DOI: 10.1093/ajrccm/aamag286.044 ISSN: 1073-449X

A60-28 Baseline Patient Characteristics in a Large Multi-center Severe Asthma Cohort: The U.S. Severe Pediatric Asthma Consortium

S H Averill, W C Anderson, E Ararat, S Baxi, M Cernelc-Kohan, H H De Keyser, M Federico, J M Gaffin, B Geng, T W Guilbert, A A Jefferson, K M Kloepfer, S Leibel, M A Lu, P Patel, R D Pesek, D Rastogi, S Saxena, T Simoneau, J B Tam-Williams, K G Tantisira, N Krupp, E Forno

Abstract

Background

The Severe Pediatric Asthma Consortium (SPAC) includes 24 academic pediatric centers across the U.S. with multidisciplinary programs for severe, high-risk, or difficult-to-treat asthma. Here we present patient characteristics from nine SPAC centers upon patient entry into their clinics.

Methods

Participating centers entered patient characteristics into a standardized REDCap registry.

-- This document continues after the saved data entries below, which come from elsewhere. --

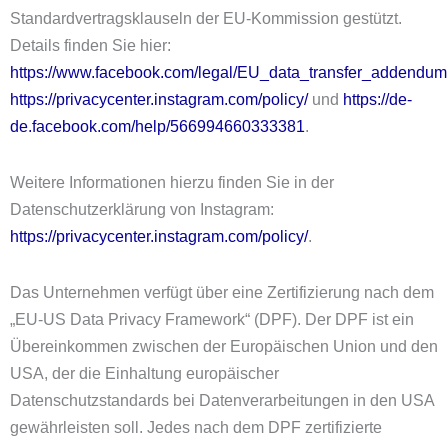
Standardvertragsklauseln der EU-Kommission gestützt.
Details finden Sie hier:
https://www.facebook.com/legal/EU_data_transfer_addendum
https://privacycenter.instagram.com/policy/
und
https://de-
de.facebook.com/help/566994660333381
.
Weitere Informationen hierzu finden Sie in der
Datenschutzerklärung von Instagram:
https://privacycenter.instagram.com/policy/
.
Das Unternehmen verfügt über eine Zertifizierung nach dem
„EU-US Data Privacy Framework“ (DPF). Der DPF ist ein
Übereinkommen zwischen der Europäischen Union und den
USA, der die Einhaltung europäischer
Datenschutzstandards bei Datenverarbeitungen in den USA
gewährleisten soll. Jedes nach dem DPF zertifizierte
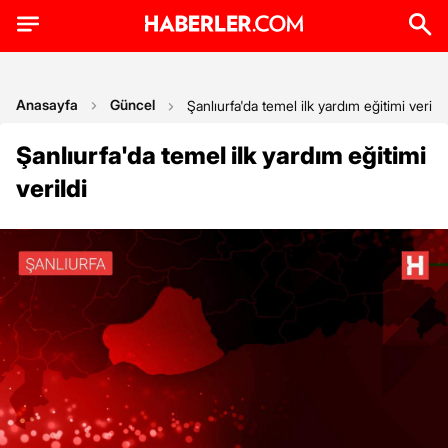
Anasayfa
Güncel
Şanlıurfa'da temel ilk yardım eğitimi verildi
Şanlıurfa'da temel ilk yardım eğitimi
verildi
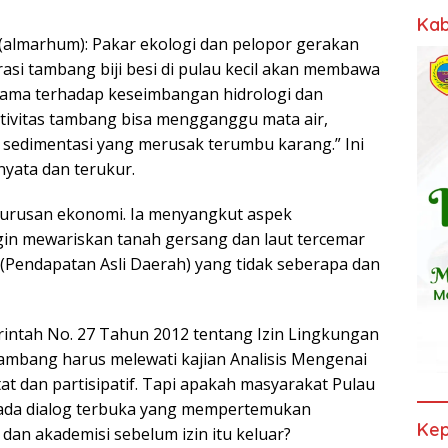
Kab
 (almarhum): Pakar ekologi dan pelopor gerakan
rasi tambang biji besi di pulau kecil akan membawa
tama terhadap keseimbangan hidrologi dan
tivitas tambang bisa mengganggu mata air,
sedimentasi yang merusak terumbu karang.” Ini
nyata dan terukur.
r urusan ekonomi. Ia menyangkut aspek
ngin mewariskan tanah gersang dan laut tercemar
(Pendapatan Asli Daerah) yang tidak seberapa dan
erintah No. 27 Tahun 2012 tentang Izin Lingkungan
ambang harus melewati kajian Analisis Mengenai
 dan partisipatif. Tapi apakah masyarakat Pulau
 ada dialog terbuka yang mempertemukan
Kep
 dan akademisi sebelum izin itu keluar?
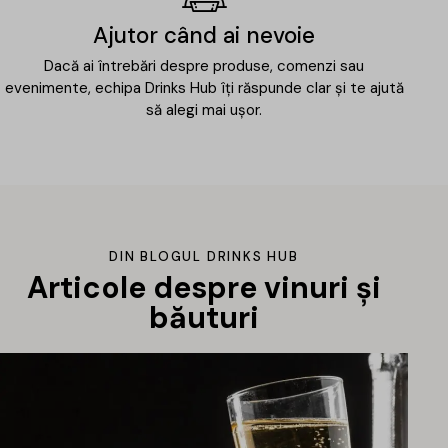
Ajutor când ai nevoie
Dacă ai întrebări despre produse, comenzi sau
evenimente, echipa Drinks Hub îți răspunde clar și te ajută
să alegi mai ușor.
DIN BLOGUL DRINKS HUB
Articole despre vinuri și
băuturi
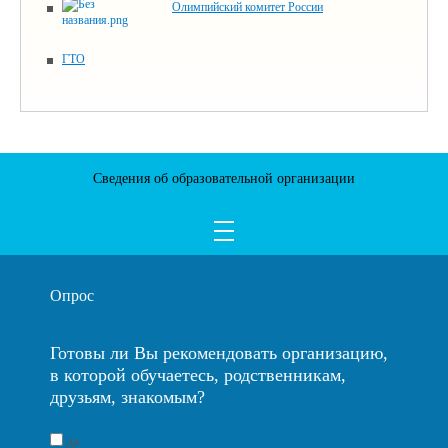
Олимпийский комитет России
ГТО
Сведения об образовательной организации
Опрос
Готовы ли Вы рекомендовать организацию,
в которой обучаетесь, родственникам,
друзьям, знакомым?
да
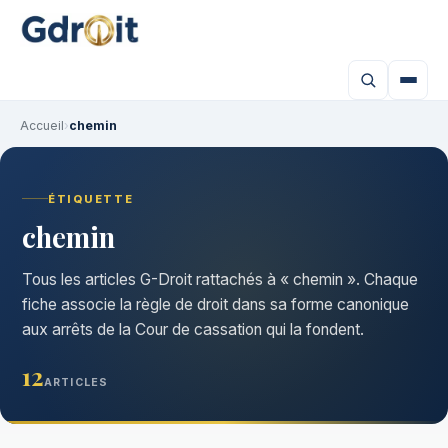
Accueil
›
chemin
ÉTIQUETTE
chemin
Tous les articles G-Droit rattachés à « chemin ». Chaque
fiche associe la règle de droit dans sa forme canonique
aux arrêts de la Cour de cassation qui la fondent.
12
ARTICLES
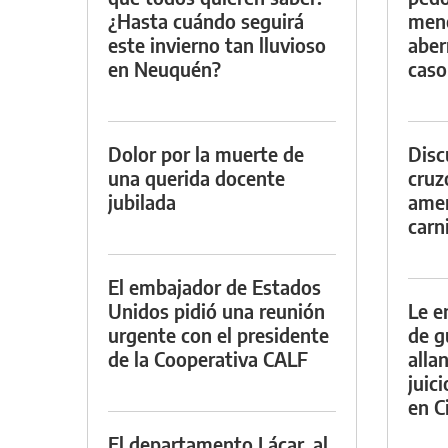
¿Hasta cuándo seguirá
meno
este invierno tan lluvioso
aber
en Neuquén?
caso
Dolor por la muerte de
Discu
una querida docente
cruz
jubilada
amen
carn
El embajador de Estados
Unidos pidió una reunión
Le e
urgente con el presidente
de g
de la Cooperativa CALF
alla
juic
en Ci
El departamento Lácar, al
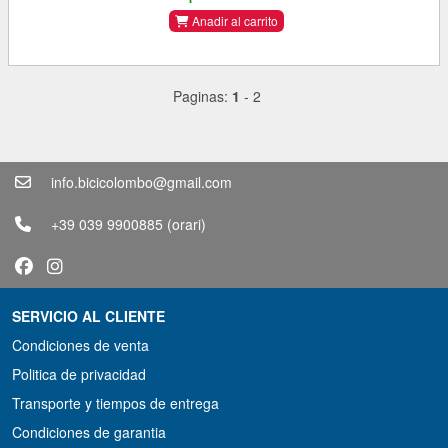
Anadir al carrito
Paginas:
1
-
2
info.bicicolombo@gmail.com
+39 039 9900885
(orari)
SERVICIO AL CLIENTE
Condiciones de venta
Politica de privacidad
Transporte y tiempos de entrega
Condiciones de garantia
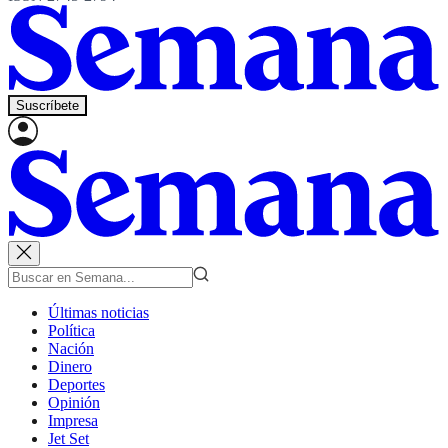
Suscríbete
Últimas noticias
Política
Nación
Dinero
Deportes
Opinión
Impresa
Jet Set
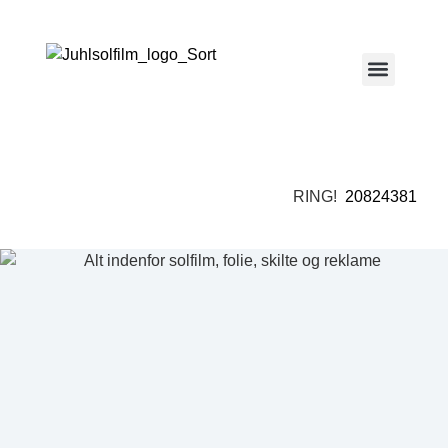
RING!
20824381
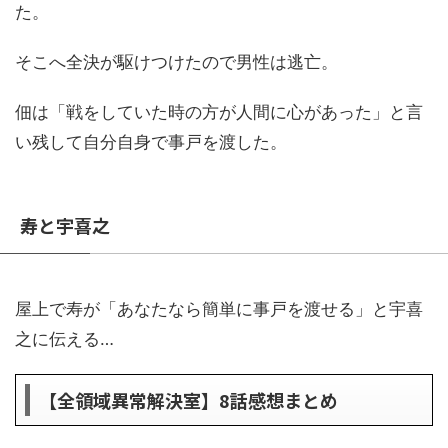
た。
そこへ全決が駆けつけたので男性は逃亡。
佃は「戦をしていた時の方が人間に心があった」と言
い残して自分自身で事戸を渡した。
寿と宇喜之
屋上で寿が「あなたなら簡単に事戸を渡せる」と宇喜
之に伝える…
【全領域異常解決室】8話感想まとめ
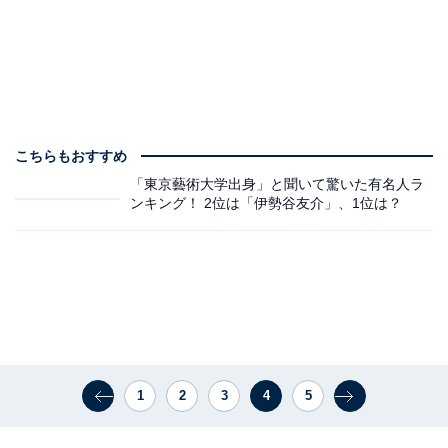
こちらもおすすめ
「東京藝術大学出身」と聞いて驚いた有名人ラ
ンキング！ 2位は「伊勢谷友介」、1位は？
1
2
3
4
5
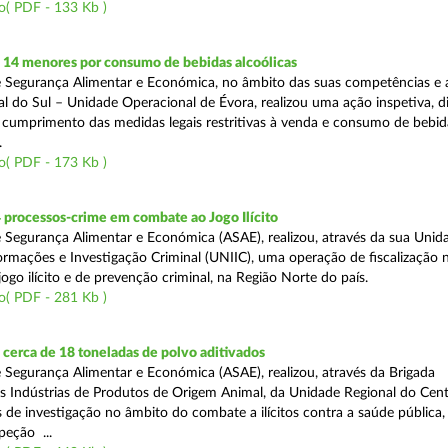
o( PDF - 133 Kb )
 14 menores por consumo de bebidas alcoólicas
 Segurança Alimentar e Económica, no âmbito das suas competências e 
l do Sul – Unidade Operacional de Évora, realizou uma ação inspetiva, d
o cumprimento das medidas legais restritivas à venda e consumo de bebid
.
o( PDF - 173 Kb )
 processos-crime em combate ao Jogo Ilícito
 Segurança Alimentar e Económica (ASAE), realizou, através da sua Unid
ormações e Investigação Criminal (UNIIC), uma operação de fiscalização 
go ilícito e de prevenção criminal, na Região Norte do país.
o( PDF - 281 Kb )
cerca de 18 toneladas de polvo aditivados
 Segurança Alimentar e Económica (ASAE), realizou, através da Brigada
as Indústrias de Produtos de Origem Animal, da Unidade Regional do Cent
as de investigação no âmbito do combate a ilícitos contra a saúde pública
peção ...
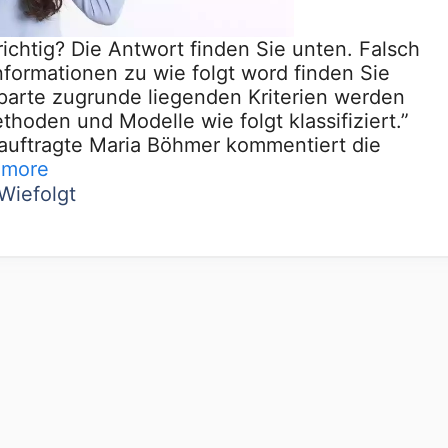
richtig? Die Antwort finden Sie unten. Falsch
nformationen zu wie folgt word finden Sie
parte zugrunde liegenden Kriterien werden
oden und Modelle wie folgt klassifiziert.”
eauftragte Maria Böhmer kommentiert die
 more
Wiefolgt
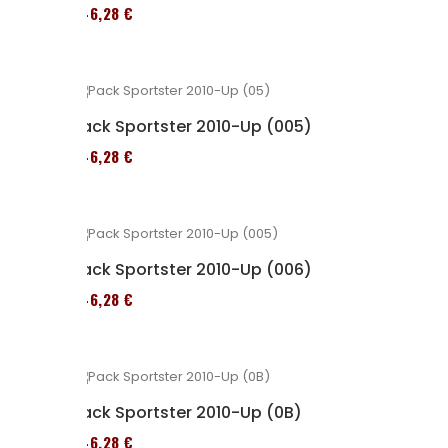
246,28 €
Pack Sportster 2010-Up (005)
246,28 €
Pack Sportster 2010-Up (006)
246,28 €
Pack Sportster 2010-Up (0B)
246,28 €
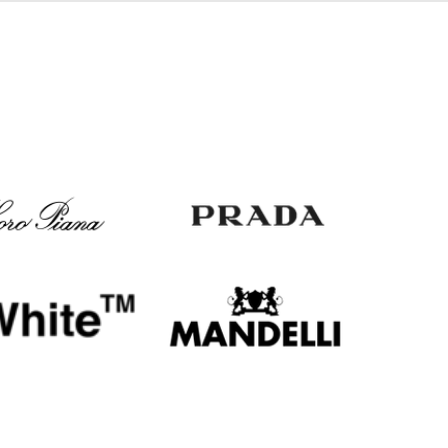
Italy
€
EUR
Latvia
€
EUR
Lithuania
€
EUR
Luxembourg
€
EUR
Netherlands
€
PLN
Poland
zł
EUR
Portugal
€
EUR
Romania
€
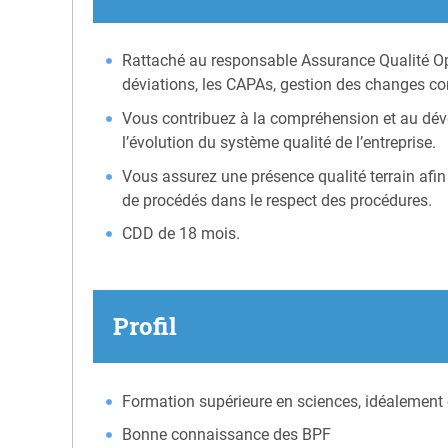
Rattaché au responsable Assurance Qualité Opér
déviations, les CAPAs, gestion des changes contr
Vous contribuez à la compréhension et au déve
l’évolution du système qualité de l’entreprise.
Vous assurez une présence qualité terrain afin
de procédés dans le respect des procédures.
CDD de 18 mois.
Profil
Formation supérieure en sciences, idéalement 
Bonne connaissance des BPF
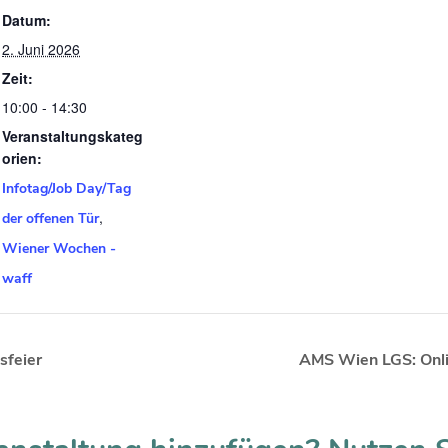
Datum:
2. Juni 2026
Zeit:
10:00 - 14:30
Veranstaltungskateg
orien:
Infotag/Job Day/Tag
,
der offenen Tür
Wiener Wochen -
waff
sfeier
AMS Wien LGS: Onl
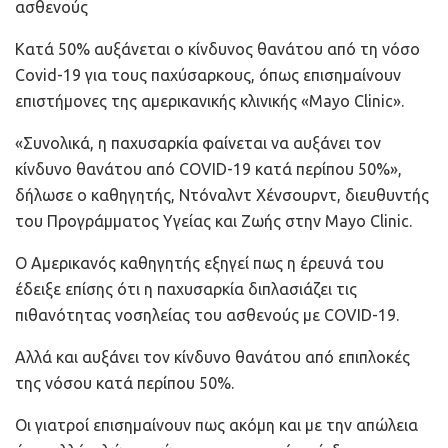
ασθενούς
Κατά 50% αυξάνεται ο κίνδυνος θανάτου από τη νόσο
Covid-19 για τους παχύσαρκους, όπως επισημαίνουν
επιστήμονες της αμερικανικής κλινικής «Mayo Clinic».
«Συνολικά, η παχυσαρκία φαίνεται να αυξάνει τον
κίνδυνο θανάτου από COVID-19 κατά περίπου 50%»,
δήλωσε ο καθηγητής, Ντόναλντ Χένσουρντ, διευθυντής
του Προγράμματος Υγείας και Ζωής στην Mayo Clinic.
Ο Αμερικανός καθηγητής εξηγεί πως η έρευνά του
έδειξε επίσης ότι η παχυσαρκία διπλασιάζει τις
πιθανότητας νοσηλείας του ασθενούς με COVID-19.
Αλλά και αυξάνει τον κίνδυνο θανάτου από επιπλοκές
της νόσου κατά περίπου 50%.
Οι γιατροί επισημαίνουν πως ακόμη και με την απώλεια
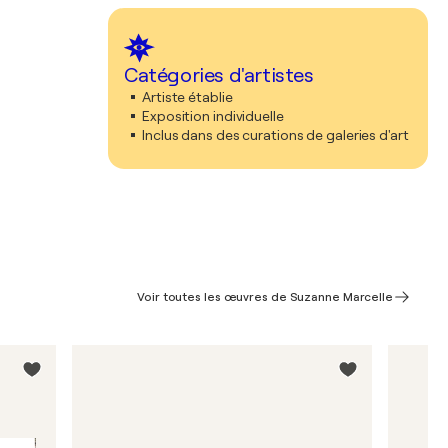
Catégories d'artistes
Artiste établie
Exposition individuelle
Inclus dans des curations de galeries d'art
Voir toutes les œuvres de Suzanne Marcelle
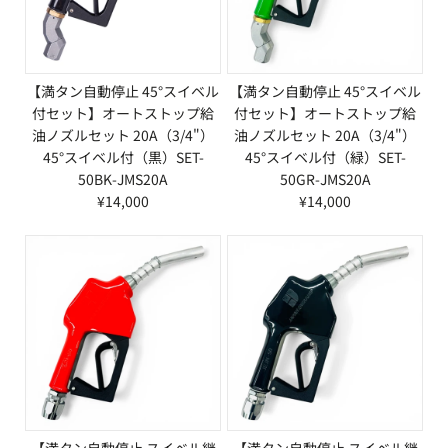
【満タン自動停止 45°スイベル
【満タン自動停止 45°スイベル
付セット】オートストップ給
付セット】オートストップ給
油ノズルセット 20A（3/4"）
油ノズルセット 20A（3/4"）
45°スイベル付（黒）SET-
45°スイベル付（緑）SET-
50BK-JMS20A
50GR-JMS20A
¥14,000
¥14,000
【満タン自動停止 スイベル継
【満タン自動停止 スイベル継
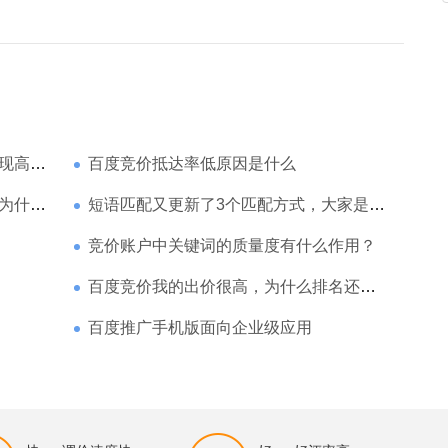
家强？
百度竞价抵达率低原因是什么
那么高
短语匹配又更新了3个匹配方式，大家是如何理解的
竞价账户中关键词的质量度有什么作用？
百度竞价我的出价很高，为什么排名还是靠后
百度推广手机版面向企业级应用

We focused on new clinic patients between 1/01/2022 and 12/31/2024. Data included demographics, asthma history and severity, lung function, asthma medications, and atopy biomarkers at the time that patients entered the severe asthma program. We calculated the mean and 95% confidence interval (pooled analysis of centers using random effects); the center range (lowest–highest mean or proportion reported by participating centers); the prediction interval (range predicted for a new center); and the between-center heterogeneity (I2).

Results

The nine SPAC centers provided summary data for 791 new patients, representing approximately 75% (95%CI: 51-98%) of new patients seen at each center between 2022 and 2024. The Table shows the main characteristics of these patients. There was a wide range in the number of new patients for the period (n = 27-255) among centers. Average age at entry was 9.6 years (range 7-10.8, predicted interval ∼7.2-12.0 years) also with wide heterogeneity (I2=85.9%). Overall, SPAC centers represent a diverse population (on average 41% White, 38% Black, and 22% Hispanic) with high asthma severity (5-14% with previous intubation for asthma) and poor symptom control (average ACT or cACT score ∼17 [95%CI: 15.8-18.7]). Average BMI z-score was high at 1.03 (0.80-1.26). Lung function was within normal on average but there was wide variability and some centers reported average values below lower limit of normal. High proportions of patients were on ICS (98%) and LABA (86%), with 22% on LAMA and a small proportion on systemic steroids (2.3% although one center reported 37%). Biologic use varied widely (∼4-91% on any biologics). There was significant center heterogeneity (I2>75%) for most characteristics.

Conclusions

This representative sample of new patients seen in U.S. Severe Pediatric Asthma Consortium centers shows substantial disease severity and burden. The heterogeneity among centers highlights the importance of studying severe asthma both at the patient and the center level, as well as identifying best practices for this severe group. The diverse patient population is a significant strength of our Consortium.